What the task requires =>
Once the pictures are set aside, output all the records exactly.

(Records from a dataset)
####
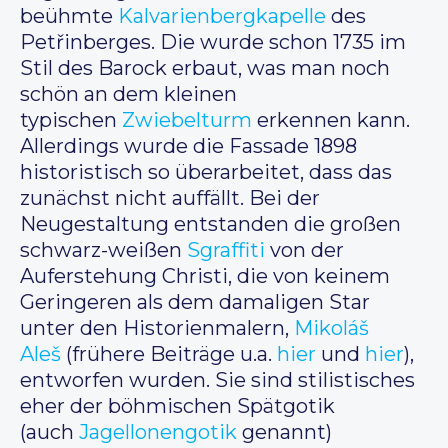
beühmte
Kalvarienbergkapelle
des
Petřinberges. Die wurde schon 1735 im
Stil des Barock erbaut, was man noch
schön an dem kleinen
typischen
Zwiebelturm
erkennen kann.
Allerdings wurde die Fassade 1898
historistisch so überarbeitet, dass das
zunächst nicht auffällt. Bei der
Neugestaltung entstanden die großen
schwarz-weißen
Sgraffiti
von der
Auferstehung Christi, die von keinem
Geringeren als dem damaligen Star
unter den Historienmalern,
Mikoláš
Aleš
(frühere Beiträge u.a.
hier
und
hier
),
entworfen wurden. Sie sind stilistisches
eher der böhmischen Spätgotik
(auch
Jagellonengotik
genannt)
####
Written answer =>
beühmte
Kalvarienbergkapelle
des
Petřinberges. Die wurde schon 1735 im
Stil des Barock erbaut, was man noch
schön an dem kleinen
typischen
Zwiebelturm
erkennen kann.
Allerdings wurde die Fassade 1898
historistisch so überarbeitet, dass das
zunächst nicht auffällt. Bei der
Neugestaltung entstanden die großen
schwarz-weißen
Sgraffiti
von der
Auferstehung Christi, die von keinem
Geringeren als dem damaligen Star
unter den Historienmalern,
Mikoláš
Aleš
(frühere Beiträge u.a.
hier
und
hier
),
entworfen wurden. Sie sind stilistisches
eher der böhmischen Spätgotik
(auch
Jagellonengotik
genannt)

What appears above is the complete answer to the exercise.